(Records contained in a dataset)
====

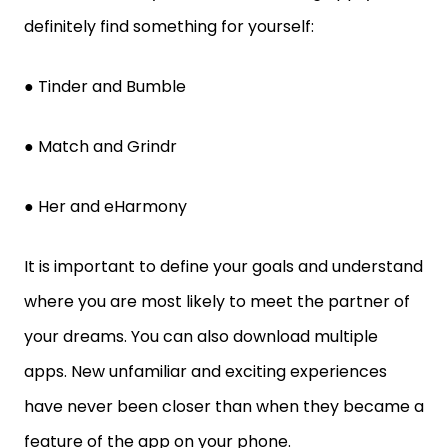
definitely find something for yourself:
● Tinder and Bumble
● Match and Grindr
● Her and eHarmony
It is important to define your goals and understand
where you are most likely to meet the partner of
your dreams. You can also download multiple
apps. New unfamiliar and exciting experiences
have never been closer than when they became a
feature of the app on your phone.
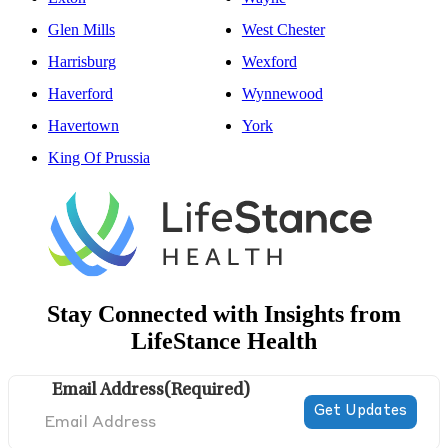
Glen Mills
West Chester
Harrisburg
Wexford
Haverford
Wynnewood
Havertown
York
King Of Prussia
Stay Connected with Insights from
LifeStance Health
Email Address
(Required)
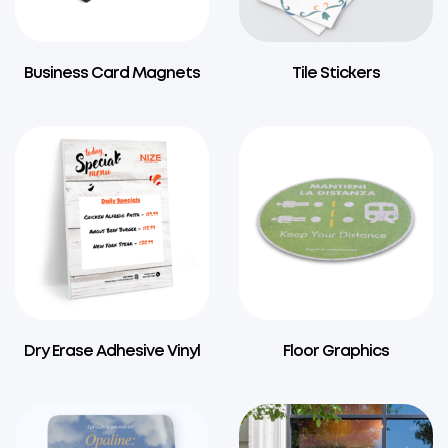
Business Card Magnets
Tile Stickers
Dry Erase Adhesive Vinyl
Floor Graphics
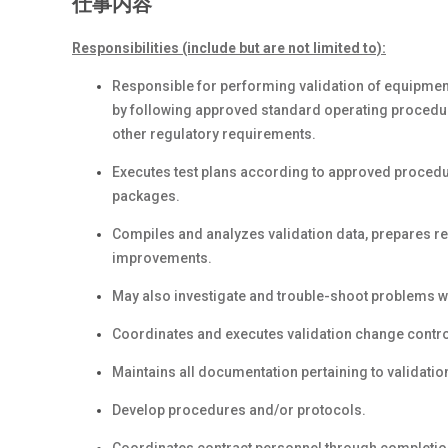
仕事内容
Responsibilities (include but are not limited to):
Responsible for performing validation of equipment
by following approved standard operating procedu
other regulatory requirements.
Executes test plans according to approved procedur
packages.
Compiles and analyzes validation data, prepares
improvements.
May also investigate and trouble-shoot problems w
Coordinates and executes validation change control
Maintains all documentation pertaining to validatio
Develop procedures and/or protocols.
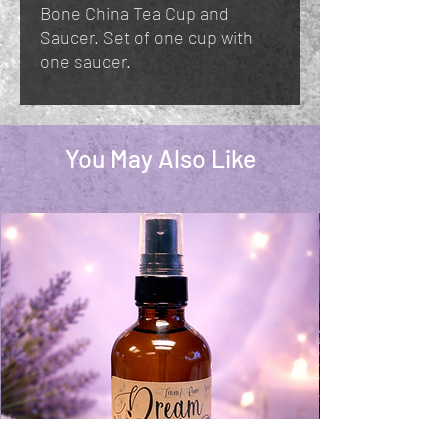
Bone China Tea Cup and
Saucer. Set of one cup with
one saucer.
You May Also Like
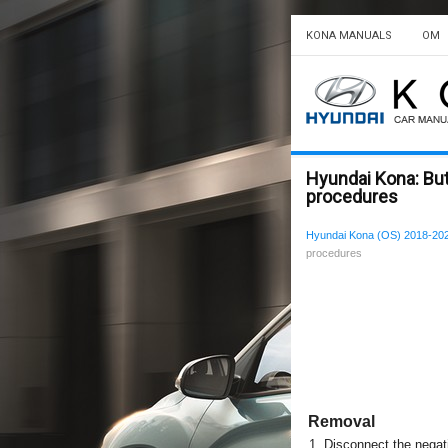
KONA MANUALS
OM
Hyundai Kona: But
procedures
Hyundai Kona (OS) 2018-202
procedures
Removal
1.
Disconnect the negati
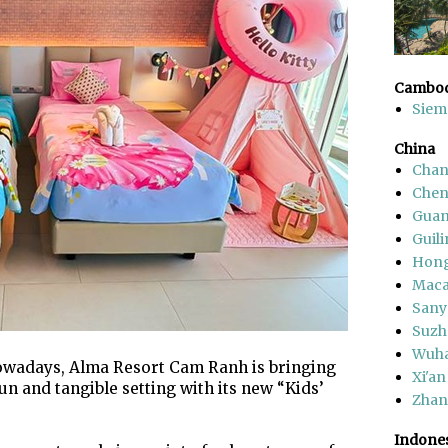
Cambod
Siem
China
Chan
Che
Gua
Guili
Hon
Mac
Sany
Suzh
Wuh
owadays, Alma Resort Cam Ranh is bringing
Xi'an
fun and tangible setting with its new “Kids’
Zhang
Indone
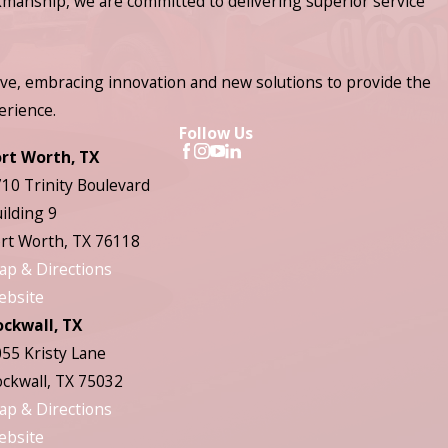
manship, we are committed to delivering superior service
ve, embracing innovation and new solutions to provide the
erience.
Follow Us
ort Worth, TX
10 Trinity Boulevard
ilding 9
rt Worth, TX 76118
ap & Directions
ebsite
ockwall, TX
55 Kristy Lane
ckwall, TX 75032
ap & Directions
ebsite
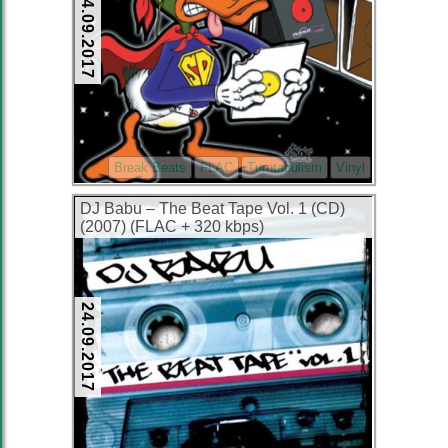
24.09.2017
Break Beats
FLAC
Turntabulism
Vinyl
DJ Babu – The Beat Tape Vol. 1 (CD)
(2007) (FLAC + 320 kbps)
24.09.2017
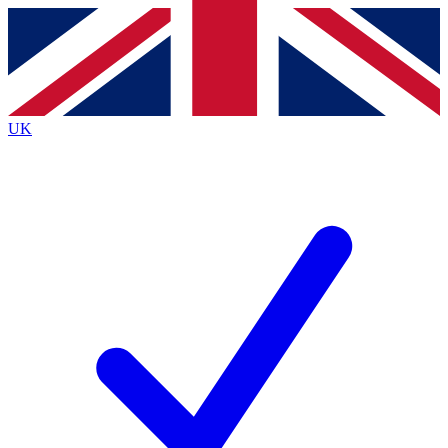
Contact me with news and offers from other Future
brands
By submitting your information you agree to the
Terms & Conditions
and
Privacy
Policy
and are aged 16 or over.
UK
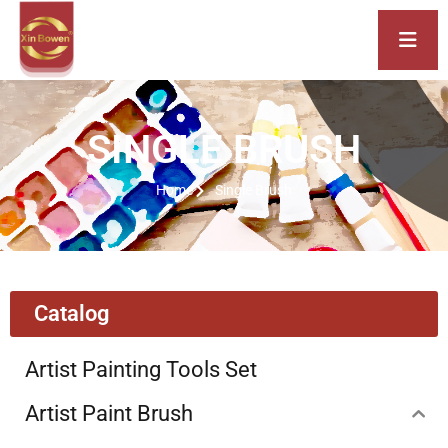
SINGLE BRUSH
Home
Single Brush
Catalog
Artist Painting Tools Set
Artist Paint Brush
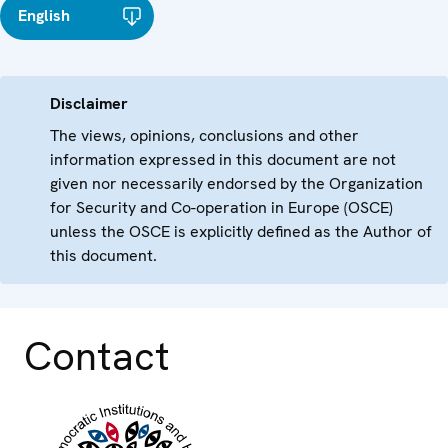
English
Disclaimer
The views, opinions, conclusions and other
information expressed in this document are not
given nor necessarily endorsed by the Organization
for Security and Co-operation in Europe (OSCE)
unless the OSCE is explicitly defined as the Author of
this document.
Contact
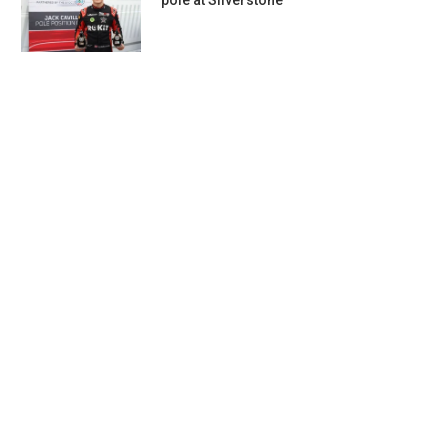
pole at Silverstone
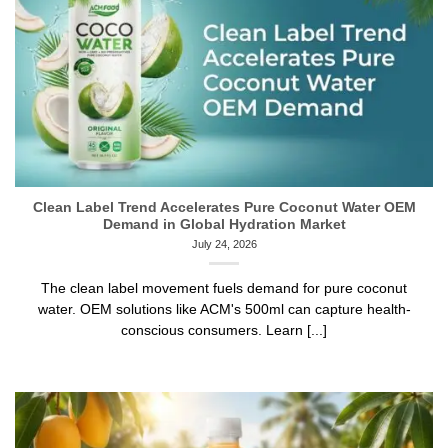
Clean Label Trend Accelerates Pure Coconut Water OEM
Demand in Global Hydration Market
July 24, 2026
The clean label movement fuels demand for pure coconut
water. OEM solutions like ACM's 500ml can capture health-
conscious consumers. Learn [...]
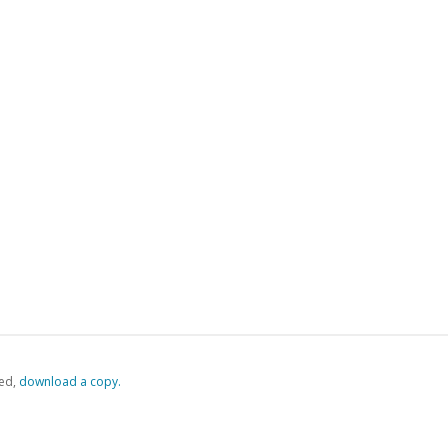
ed,
‏‏‎ ‎download a copy.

====

- **Task instructions**: Look through the entries above, find each line containing "with", and copy it.

- **Result below**:
Stay Connected with Insights from
Saucer. Set of one cup with
fun and tangible setting with its new “Kids’
Contact me with news and offers from other Future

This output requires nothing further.